Required work
Pictures should be left out when the listing below is repeated word for word.

* * *

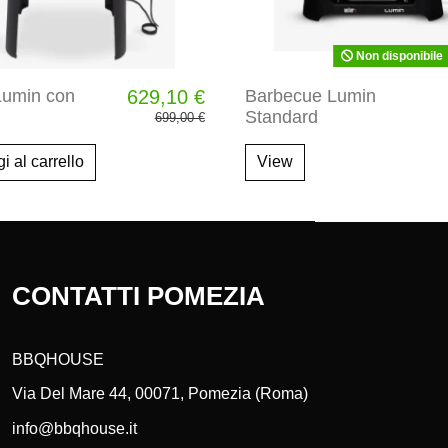
Non disponibile
Lumin con
629,10 €
Barbecue Lumin
Standard
699,00 €
i al carrello
View
CONTATTI POMEZIA
BBQHOUSE
Via Del Mare 44, 00071, Pomezia (Roma)
info@bbqhouse.it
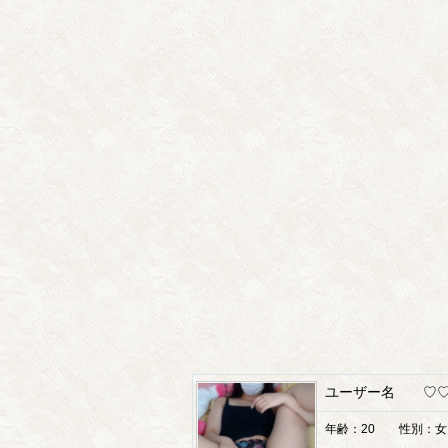
ユーザー名 ♡♡
年齢：20 性別：女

* * *

Result of this exercise
Non disponibile
Lumin con
629,10 €
Barbecue Lumin
Standard
699,00 €
i al carrello
View
CONTATTI POMEZIA
BBQHOUSE
Via Del Mare 44, 00071, Pomezia (Roma)
info@bbqhouse.it
ユーザー名 ♡♡
年齢：20 性別：女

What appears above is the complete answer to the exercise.